Tuesday 29 October 2013

THE HOMECOMING

Dad was hoping that Mum would stay in Townsville for a few months, given the state of our home after the flood, and because mine had been a difficult birth. Apparently I had a large head (which I was reminded about every birthday). 

The birth was further complicated by the fact that Mum’s regular doctor had popped off to the racetrack to have a bet. Evidently, he thought that my birth would take longer. Seems I was eager to arrive, and another doctor had to step in at the last minute to fill the breach.

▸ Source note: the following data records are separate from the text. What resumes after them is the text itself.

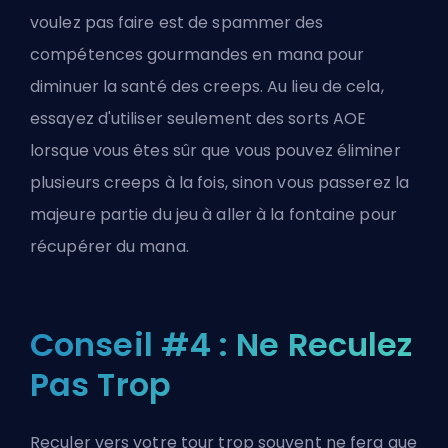
voulez pas faire est de spammer des
compétences gourmandes en mana pour
diminuer la santé des creeps. Au lieu de cela,
essayez d'utiliser seulement des sorts AOE
lorsque vous êtes sûr que vous pouvez éliminer
plusieurs creeps à la fois, sinon vous passerez la
majeure partie du jeu à aller à la fontaine pour
récupérer du mana.
Conseil #4 : Ne Reculez
Pas Trop
Reculer vers votre tour trop souvent ne fera que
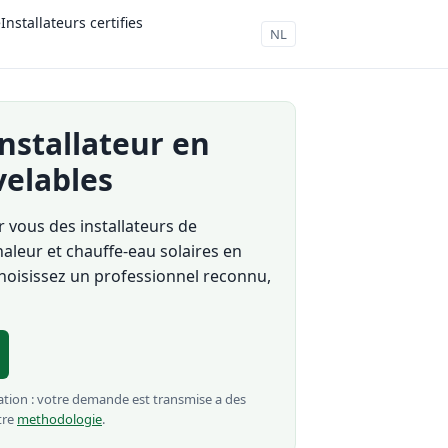
e
Installateurs certifies
NL
installateur en
velables
 vous des installateurs de
aleur et chauffe-eau solaires en
choisissez un professionnel reconnu,
elation : votre demande est transmise a des
tre
methodologie
.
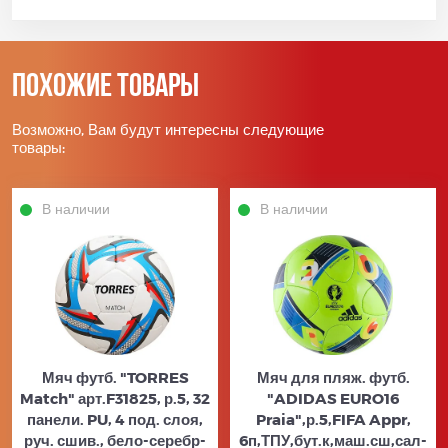
Похожие товары
Возможно, Вам будут интересны следующие
товары:
В наличии
В наличии
Мяч футб. "TORRES
Мяч для пляж. футб.
Match" арт.F31825, р.5, 32
"ADIDAS EURO16
панели. PU, 4 под. слоя,
Praia",р.5,FIFA Appr,
руч. сшив., бело-серебр-
6п,ТПУ,бут.к,маш.сш,сал-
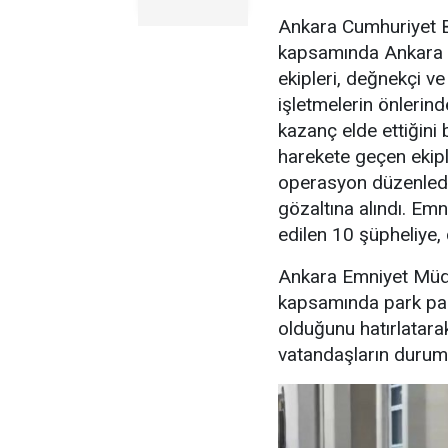
Ankara Cumhuriyet Ba
kapsamında Ankara 
ekipleri, değnekçi v
işletmelerin önlerin
kazanç elde ettiğini b
harekete geçen ekipl
operasyon düzenledi
gözaltına alındı. Emn
edilen 10 şüpheliye, 
Ankara Emniyet Müdü
kapsamında park para
olduğunu hatırlatara
vatandaşların durumu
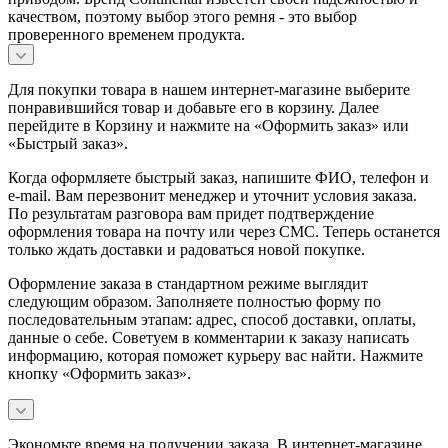
качеством, поэтому выбор этого ремня - это выбор
проверенного временем продукта.
Для покупки товара в нашем интернет-магазине выберите
понравившийся товар и добавьте его в корзину. Далее
перейдите в Корзину и нажмите на «Оформить заказ» или
«Быстрый заказ».
Когда оформляете быстрый заказ, напишите ФИО, телефон и
e-mail. Вам перезвонит менеджер и уточнит условия заказа.
По результатам разговора вам придет подтверждение
оформления товара на почту или через СМС. Теперь останется
только ждать доставки и радоваться новой покупке.
Оформление заказа в стандартном режиме выглядит
следующим образом. Заполняете полностью форму по
последовательным этапам: адрес, способ доставки, оплаты,
данные о себе. Советуем в комментарии к заказу написать
информацию, которая поможет курьеру вас найти. Нажмите
кнопку «Оформить заказ».
Экономьте время на получении заказа. В интернет-магазине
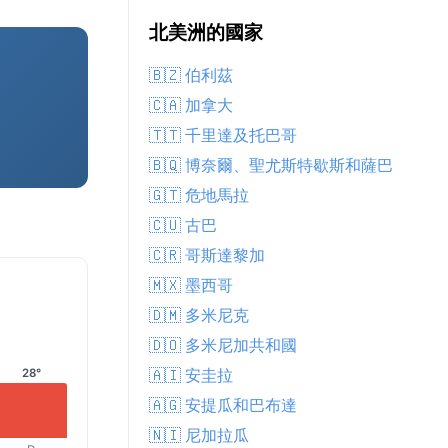
北美洲的國家
🇧🇿 伯利茲
🇨🇦 加拿大
🇹🇹 千里達及托巴哥
🇧🇶 博奈爾、聖尤斯特歇斯和薩巴
🇬🇹 危地馬拉
🇨🇺 古巴
🇨🇷 哥斯達黎加
🇲🇽 墨西哥
🇩🇲 多米尼克
🇩🇴 多米尼加共和國
🇦🇮 安圭拉
28°
🇦🇬 安提瓜和巴布達
🇳🇮 尼加拉瓜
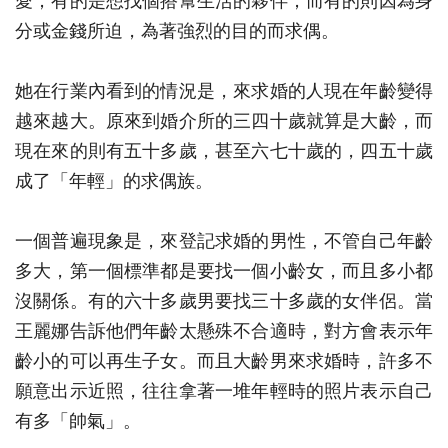
愛；有的是想找個搭幫生活的夥伴；而有的則因為身
分或金錢所迫，為著強烈的目的而求偶。
她在行業內看到的情況是，來求婚的人現在年齡變得
越來越大。原來到婚介所的三四十歲就算是大齡，而
現在來的則有五十多歲，甚至六七十歲的，四五十歲
成了「年輕」的求偶族。
一個普遍現象是，來登記求婚的男性，不管自己年齡
多大，第一個標準都是要找一個小齡女，而且多小都
沒關係。有的六十多歲男要找三十多歲的女伴侶。當
王麗娜告訴他們年齡太懸殊不合適時，對方會表示年
齡小的可以再生子女。而且大齡男來求婚時，許多不
願意出示近照，往往拿著一堆年輕時的照片表示自己
有多「帥氣」。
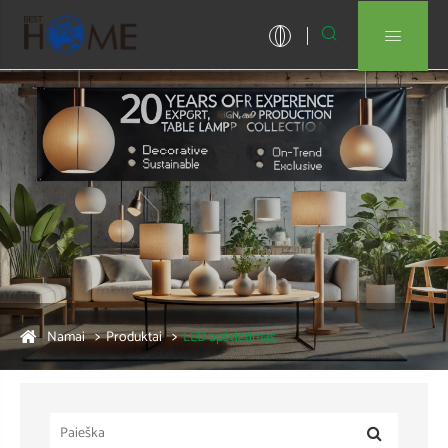


Namai
Produktai
LED apšvietimas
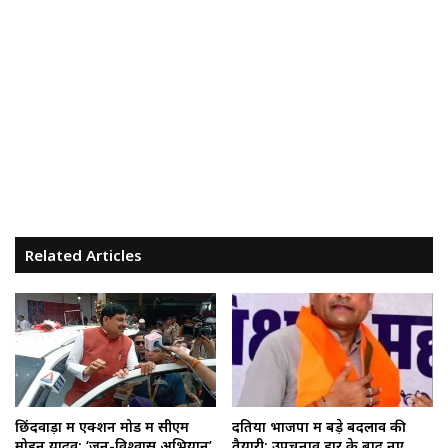
Related Articles
छिंदवाड़ा में एक्शन मोड में सीएम
दतिया भाजपा में बड़े बदलाव की
मोहन यादव: ‘जन-विश्वास अभियान’
तैयारी: उपचुनाव हार के बाद नए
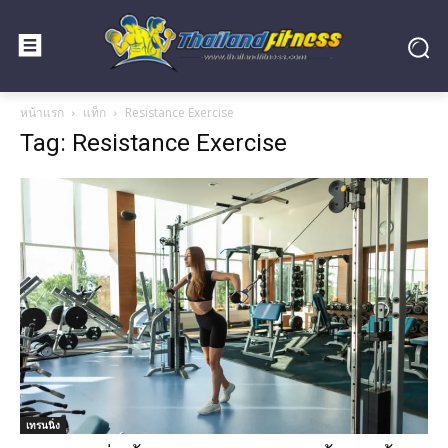
หน้าแรก
แท็ก
Resistance Exercise
Tag: Resistance Exercise
เทรนนิ่ง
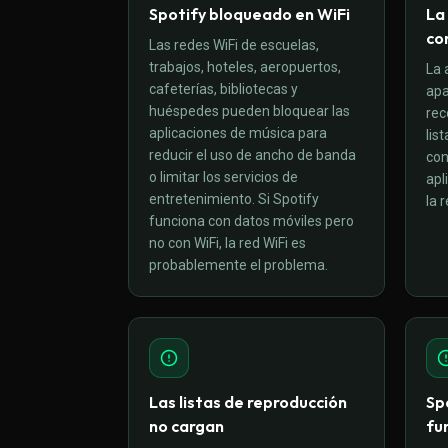
Spotify bloqueado en WiFi
La
co
Las redes WiFi de escuelas,
trabajos, hoteles, aeropuertos,
La 
cafeterías, bibliotecas y
apa
huéspedes pueden bloquear las
rec
aplicaciones de música para
lis
reducir el uso de ancho de banda
con
o limitar los servicios de
apl
entretenimiento. Si Spotify
la r
funciona con datos móviles pero
no con WiFi, la red WiFi es
probablemente el problema.
Las listas de reproducción
Sp
no cargan
fu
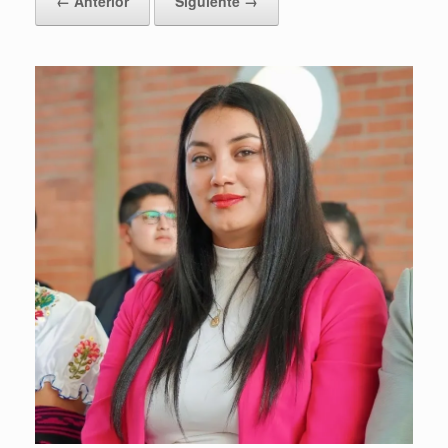
← Anterior
Siguiente →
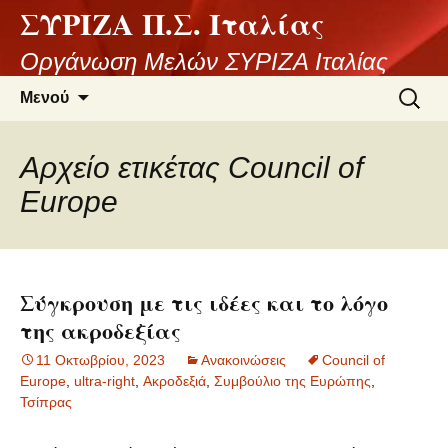
ΣΥΡΙΖΑ Π.Σ. Ιταλίας
Μετάβαση
σε
Οργάνωση Μελών ΣΥΡΙΖΑ Ιταλίας
περιεχόμενο
Αναζήτ
Μενού
για:
Αρχείο ετικέτας Council of
Europe
Σύγκρουση με τις ιδέες και το λόγο
της ακροδεξίας
11 Οκτωβρίου, 2023
Ανακοινώσεις
Council of
Europe
,
ultra-right
,
Ακροδεξιά
,
Συμβούλιο της Ευρώπης
,
Τσίπρας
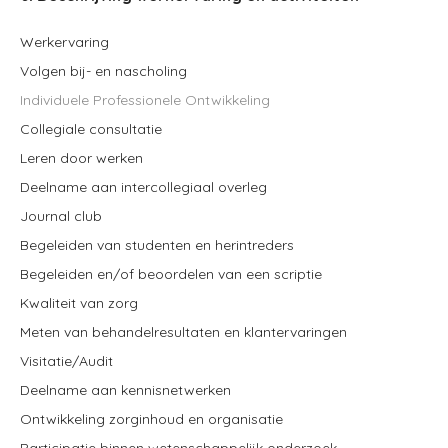
Werkervaring
Volgen bij- en nascholing
Individuele Professionele Ontwikkeling
Collegiale consultatie
Leren door werken
Deelname aan intercollegiaal overleg
Journal club
Begeleiden van studenten en herintreders
Begeleiden en/of beoordelen van een scriptie
Kwaliteit van zorg
Meten van behandelresultaten en klantervaringen
Visitatie/Audit
Deelname aan kennisnetwerken
Ontwikkeling zorginhoud en organisatie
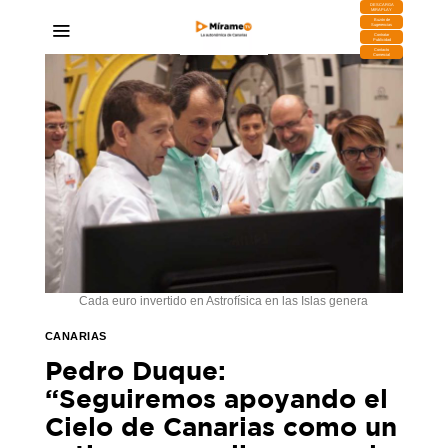
DESCARGA
MIRAPLAY
Buzón de
Sugerencias
Contratar
Publicidad
Contacto
Comercial
Cada euro invertido en Astrofísica en las Islas genera
CANARIAS
Pedro Duque:
“Seguiremos apoyando el
Cielo de Canarias como un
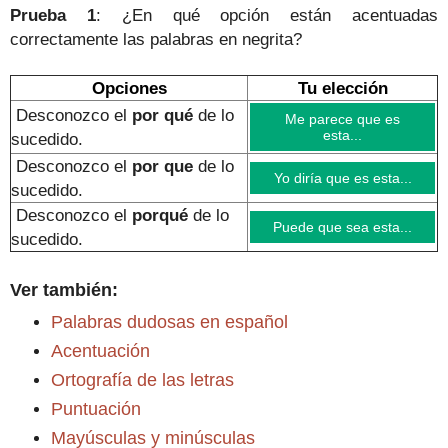
Prueba 1
: ¿En qué opción están acentuadas
correctamente las palabras en negrita?
Opciones
Tu elección
Desconozco el
por qué
de lo
Me parece que es
esta...
sucedido.
Desconozco el
por que
de lo
Yo diría que es esta...
sucedido
.
Desconozco el
porqué
de lo
Puede que sea esta...
sucedido
.
Ver también:
Palabras dudosas en español
Acentuación
Ortografía de las letras
Puntuación
Mayúsculas y minúsculas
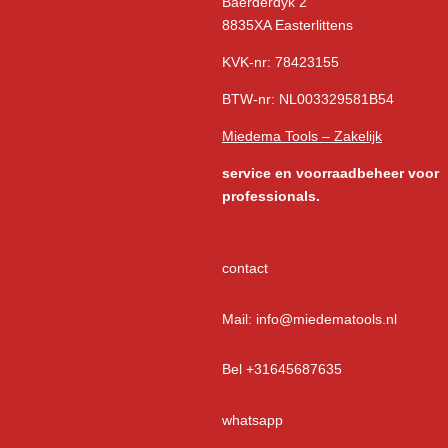
Baerderdyk 2
8835XA Easterlittens
KVK-nr: 78423155
BTW-nr: NL003329581B54
Miedema Tools – Zakelijk
service
en voorraadbeheer voor
professionals.
contact
Mail: info@miedematools.nl
Bel +31645687635
whatsapp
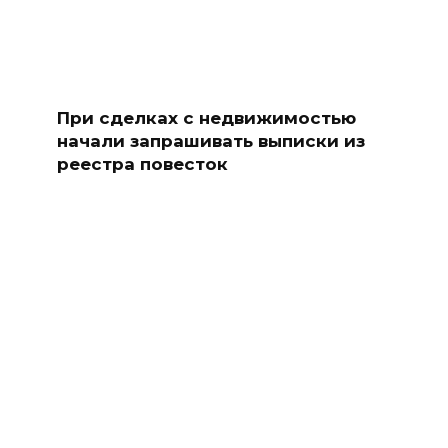
При сделках с недвижимостью
начали запрашивать выписки из
реестра повесток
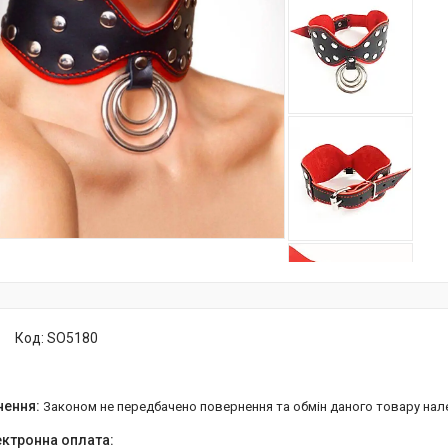
Код:
SO5180
Законом не передбачено повернення та обмін даного товару нал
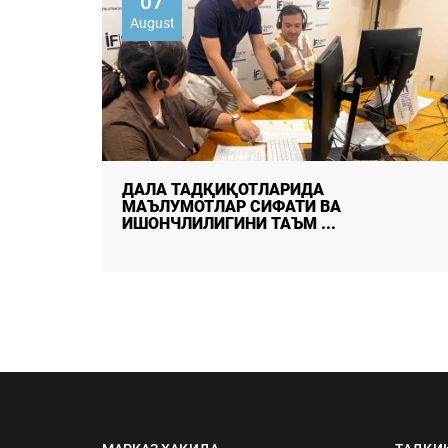
07
August
ДАЛА ТАДҚИҚОТЛАРИДА
МАЪЛУМОТЛАР СИФАТИ ВА
ИШОНЧЛИЛИГИНИ ТАЪМ ...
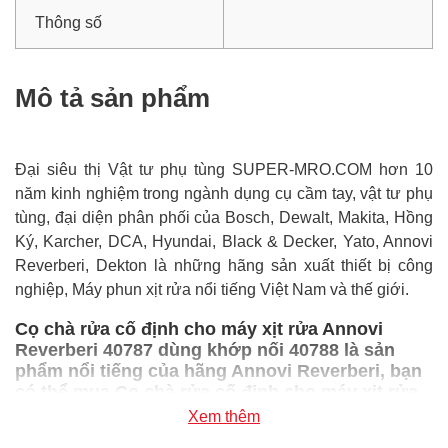
Thông số
Mô tả sản phẩm
Đại siêu thị Vật tư phụ tùng SUPER-MRO.COM hơn 10
năm kinh nghiệm trong ngành dụng cụ cầm tay, vật tư phụ
tùng, đại diện phân phối của Bosch, Dewalt, Makita, Hồng
Ký, Karcher, DCA, Hyundai, Black & Decker, Yato, Annovi
Reverberi, Dekton là những hãng sản xuất thiết bị công
nghiệp, Máy phun xịt rửa nổi tiếng Việt Nam và thế giới.
Cọ chà rửa cố định cho máy xịt rửa Annovi
Reverberi 40787 dùng khớp nối 40788 là sản
phẩm nổi tiếng của hãng Annovi Reverberi, bạn
có thể mua Cọ chà rửa cố định cho máy xịt rửa
Annovi Reverberi 40787 dùng khớp nối 40788
Xem thêm
giá rẻ nhất tại Super-mro chỉ với 248,400đ/Cái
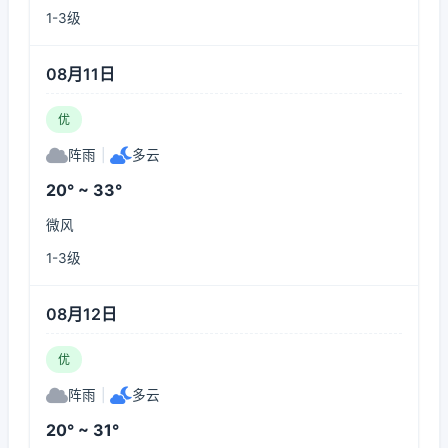
1-3级
08月11日
优
阵雨
|
多云
20° ~ 33°
微风
1-3级
08月12日
优
阵雨
|
多云
20° ~ 31°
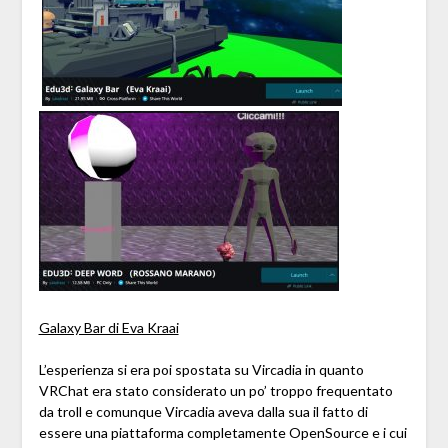
Galaxy Bar di Eva Kraai
L’esperienza si era poi spostata su Vircadia in quanto
VRChat era stato considerato un po’ troppo frequentato
da troll e comunque Vircadia aveva dalla sua il fatto di
essere una piattaforma completamente OpenSource e i cui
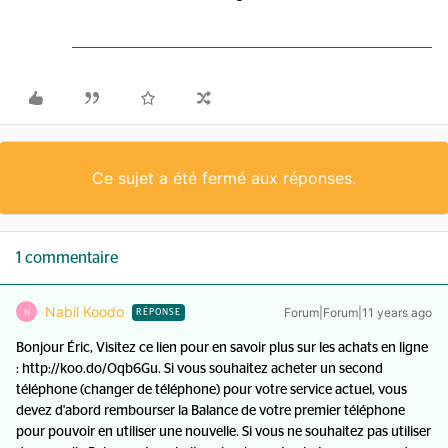
Ce sujet a été fermé aux réponses.
1 commentaire
Nabil Koodo
Forum|Forum|11 years ago
N
RÉPONSE
Bonjour Éric, Visitez ce lien pour en savoir plus sur les achats en ligne
: http://koo.do/Oqb6Gu. Si vous souhaitez acheter un second
téléphone (changer de téléphone) pour votre service actuel, vous
devez d'abord rembourser la Balance de votre premier téléphone
pour pouvoir en utiliser une nouvelle. Si vous ne souhaitez pas utiliser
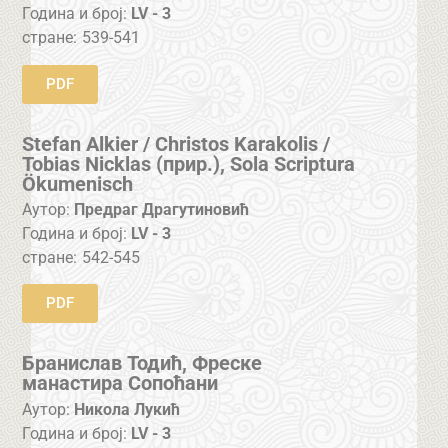
Година и број:
LV - 3
стране:
539-541
PDF
Stefan Alkier / Christos Karakolis /
Tobias Nicklas (прир.), Sola Scriptura
Ökumenisch
Аутор:
Предраг Драгутиновић
Година и број:
LV - 3
стране:
542-545
PDF
Бранислав Тодић, Фреске
манастира Сопоћани
Аутор:
Никола Лукић
Година и број:
LV - 3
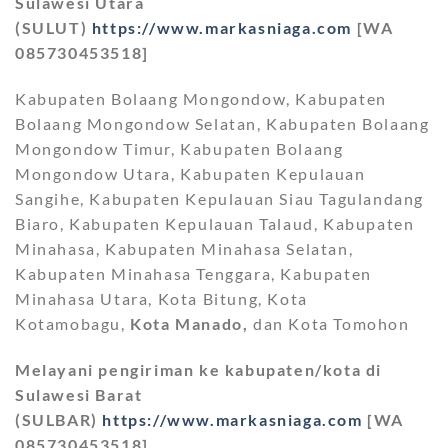
Sulawesi Utara
(SULUT)
https://www.markasniaga.com
[WA
085730453518]
Kabupaten Bolaang Mongondow, Kabupaten
Bolaang Mongondow Selatan, Kabupaten Bolaang
Mongondow Timur, Kabupaten Bolaang
Mongondow Utara, Kabupaten Kepulauan
Sangihe, Kabupaten Kepulauan Siau Tagulandang
Biaro, Kabupaten Kepulauan Talaud, Kabupaten
Minahasa, Kabupaten Minahasa Selatan,
Kabupaten Minahasa Tenggara, Kabupaten
Minahasa Utara, Kota Bitung, Kota
Kotamobagu,
Kota Manado,
dan Kota Tomohon
Melayani pengiriman ke kabupaten/kota di
Sulawesi Barat
(SULBAR)
https://www.markasniaga.com
[WA
085730453518]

Mum stayed at her parents’ house in Townsville after we were discharged from the Mater Hospital, but after six weeks’ away from the place, she had grown impatient. I was christened in a hurry and soon after we were returning to Lornesleigh Station.
The road to Lornesleigh was still muddy and the usually dry creeks were running, so it was inevitable that Dad’s old soft-top Rover would get bogged crossing a creek. Which, of course, it did. That meant my first night in the bush was spent in the back of a Rover, stuck in a creek in the middle of nowhere, being attacked by mosquitoes. Better get used to it, Little Fella, and welcome home!

View of Lornesleigh homestead.


Maud and the others were still cleaning up when we arrived the following morning. Mum got stuck in, just like everyone else. She was most upset that she’d lost photos and her favourite chinaware. The photos couldn’t be replaced. 
Sometimes, even many years later, Dad would ride back home from mustering cattle with a newly found teacup or a saucer in his saddlebag. A lot of china was found in the paddocks sometimes many miles away.

So, I started life in my new home, surrounded by the smell of decomposing stock and rancid mud, and swarms of mosquitoes. I’m so glad I was too young to remember it.